U.S. Border: Title 42 and MPP Remain

September-October 2021
An overcrowded, fenced area holds families at a Border Patrol station in McAllen, Texas, on 10 June 2019. Reuters/Flickr.

Two Trump-era policies severely restricting access to asylum at the U.S.-Mexico border have remained or been recently reinstated, to the dismay of immigrant advocates. This article was published in the September-October 2021 issue of NewsNotes.

The Biden administration has maintained or reinstated two border policies initiated by the Trump administration, despite its campaign promises to swiftly address the near-total breakdown of processing of asylum seekers at the U.S.-Mexico border. 

While the Biden administration had begun to wind down the Trump administration’s Migrant Protection Protocols (MPP) or “Remain in Mexico” policy, on August 24 the Supreme Court ruled to uphold a lower court decision that will result in the reinstatement of the policy. 

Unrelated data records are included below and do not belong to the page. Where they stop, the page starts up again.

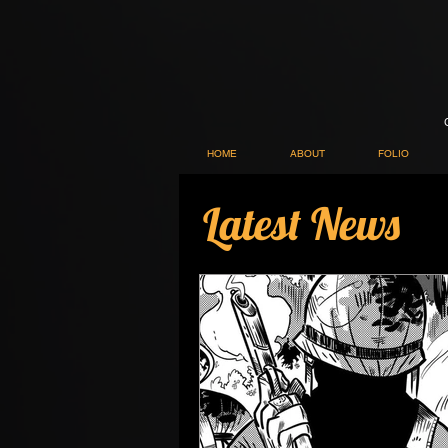
HOME
ABOUT
FOLIO
Latest News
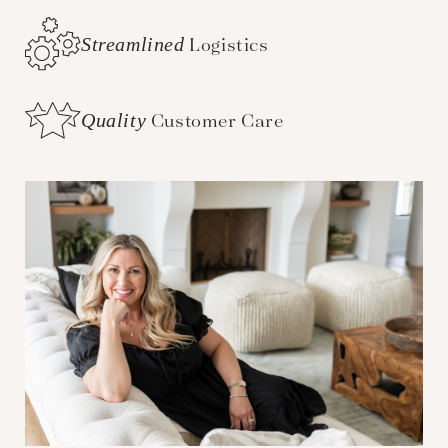
Streamlined
Logistics
Quality
Customer Care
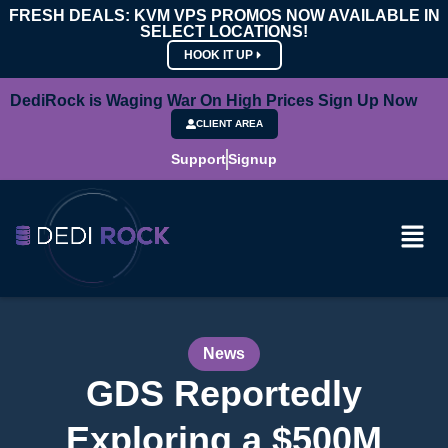
FRESH DEALS: KVM VPS PROMOS NOW AVAILABLE IN
SELECT LOCATIONS!
HOOK IT UP
DediRock is Waging War On High Prices Sign Up Now
CLIENT AREA
Support
Signup
News
GDS Reportedly
Exploring a $500M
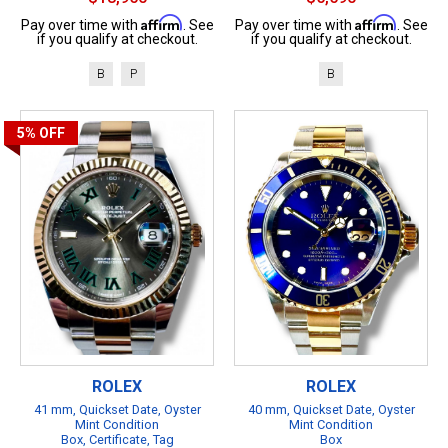
Affirm
Affirm
Pay over time with
. See
Pay over time with
. See
if you qualify at checkout.
if you qualify at checkout.
B
P
B
5%
OFF
ROLEX
ROLEX
41 mm, Quickset Date, Oyster
40 mm, Quickset Date, Oyster
Mint Condition
Mint Condition
Box, Certificate, Tag
Box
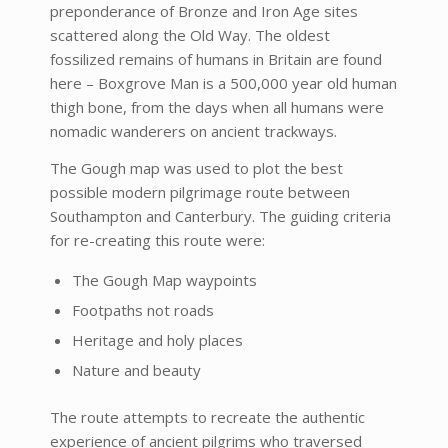
preponderance of Bronze and Iron Age sites
scattered along the Old Way. The oldest
fossilized remains of humans in Britain are found
here – Boxgrove Man is a 500,000 year old human
thigh bone, from the days when all humans were
nomadic wanderers on ancient trackways.
The Gough map was used to plot the best
possible modern pilgrimage route between
Southampton and Canterbury. The guiding criteria
for re-creating this route were:
The Gough Map waypoints
Footpaths not roads
Heritage and holy places
Nature and beauty
The route attempts to recreate the authentic
experience of ancient pilgrims who traversed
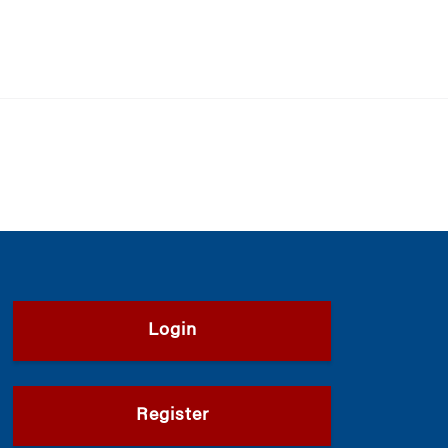
Login
Register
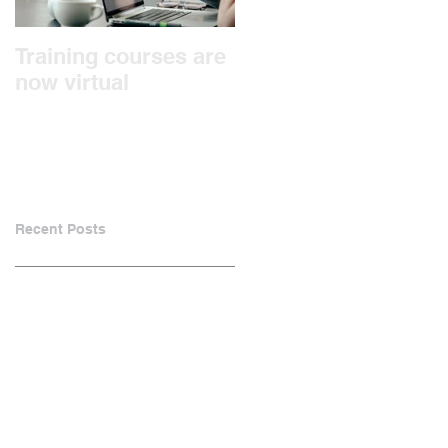
Training courses are
We're Moving!
now virtual
Recent Posts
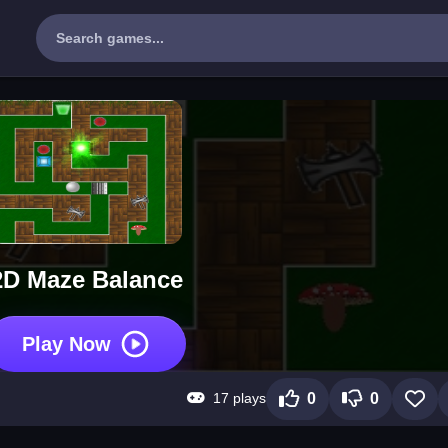
2D Maze Balance
Play Now
17 plays
0
0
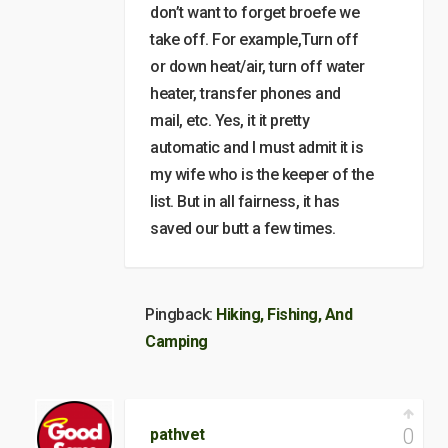
don’t want to forget broefe we
take off. For example,Turn off
or down heat/air, turn off water
heater, transfer phones and
mail, etc. Yes, it it pretty
automatic and I must admit it is
my wife who is the keeper of the
list. But in all fairness, it has
saved our butt a few times.
Pingback:
Hiking, Fishing, And
Camping
0
pathvet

The MPP policy requires asylum seekers to be returned to Mexico to await the adjudication of their asylum claims rather than being allowed to remain in the United States. It has resulted in asylum seekers being forced to wait in dangerous and unsanitary conditions, such as sprawling tent camps, in northern Mexican border cities.

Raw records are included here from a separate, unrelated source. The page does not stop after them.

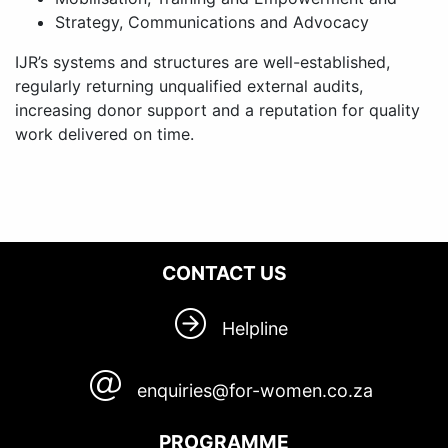
Strategy, Communications and Advocacy
IJR’s systems and structures are well-established,
regularly returning unqualified external audits,
increasing donor support and a reputation for quality
work delivered on time.
CONTACT US
Helpline
enquiries@for-women.co.za
PROGRAMME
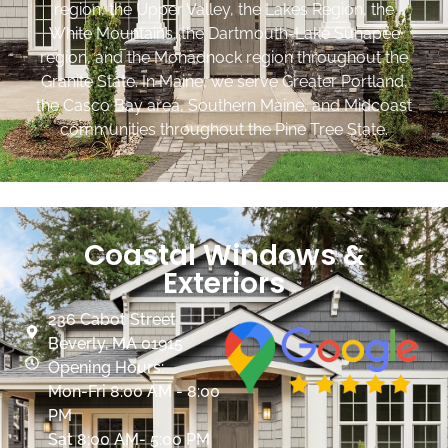
region, the Upper Valley, the Lakes Region, the
White Mountains, the Dartmouth-Lake Sunapee
region, and the Monadnock region throughout the
Granite State. In Maine, we serve Greater Portland,
the Casco Bay area, Southern Maine, and Midcoast
communities throughout the Pine Tree State.
Coastal Windows &
Exteriors
236 Cabot Street
Beverly, MA 01915
Opening Hours:
Mon-Fri 8:00 AM - 8:00
PM
Sat 8:00 AM- 5:00 PM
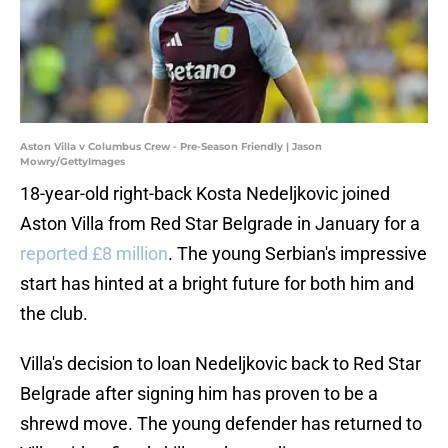
Aston Villa v Columbus Crew - Pre-Season Friendly | Jason
Mowry/GettyImages
18-year-old right-back Kosta Nedeljkovic joined
Aston Villa from Red Star Belgrade in January for a
reported £8 million
. The young Serbian's impressive
start has hinted at a bright future for both him and
the club.
Villa's decision to loan Nedeljkovic back to Red Star
Belgrade after signing him has proven to be a
shrewd move. The young defender has returned to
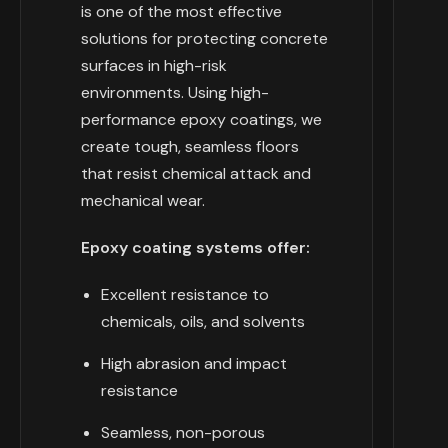
is one of the most effective
solutions for protecting concrete
surfaces in high-risk
environments. Using high-
performance epoxy coatings, we
create tough, seamless floors
that resist chemical attack and
mechanical wear.
Epoxy coating systems offer:
Excellent resistance to
chemicals, oils, and solvents
High abrasion and impact
resistance
Seamless, non-porous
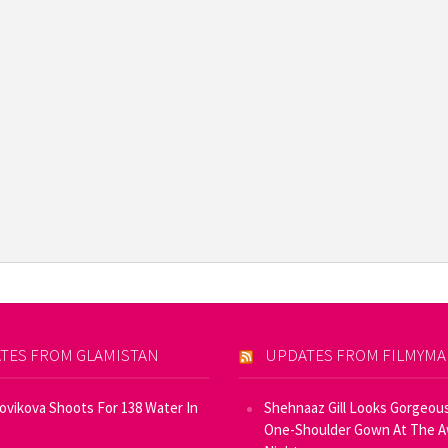
TES FROM GLAMISTAN
UPDATES FROM FILMYM
Novikova Shoots For 138 Water In
Shehnaaz Gill Looks Gorgeous
One-Shoulder Gown At The 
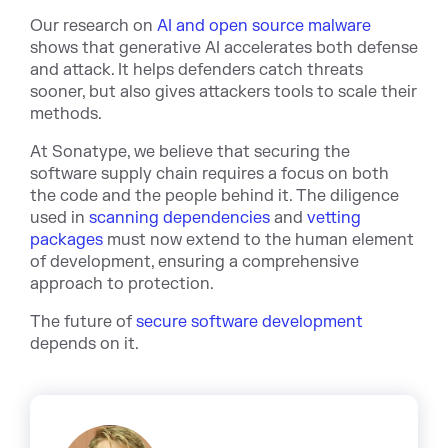
Our research on
AI and open source malware
shows that generative AI accelerates both defense
and attack. It helps defenders catch threats
sooner, but also gives attackers tools to scale their
methods.
At Sonatype, we believe that securing the
software supply chain requires a focus on both
the code and the people behind it. The diligence
used in
scanning dependencies
and
vetting
packages
must now extend to the human element
of development, ensuring a comprehensive
approach to protection.
The future of
secure software development
depends on it.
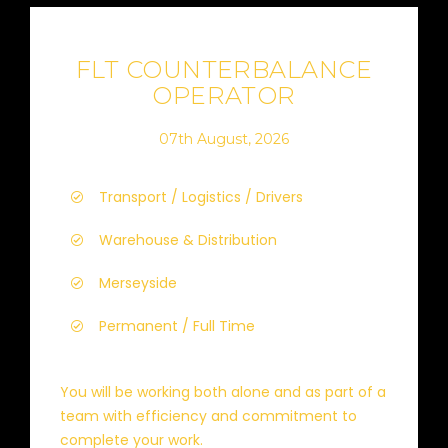
FLT COUNTERBALANCE
OPERATOR
07th August, 2026
Transport / Logistics / Drivers
Warehouse & Distribution
Merseyside
Permanent / Full Time
You will be working both alone and as part of a
team with efficiency and commitment to
complete your work.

In response to the Supreme Court decision, Las Americas Immigrant Resource Center in El Paso, where Maryknoll lay missioner Heidi Cerneka works as an immigration attorney, wrote: 

“As the Biden Admin ended MPP, the silver lining for our Mexico team was being able to help with the entry of thousands of asylum seekers… That joy is gone for now. The fight gets a little harder tonight…There is no gentler MPP. We need the Administration to renew their commitment to humanity at the border and take action now.”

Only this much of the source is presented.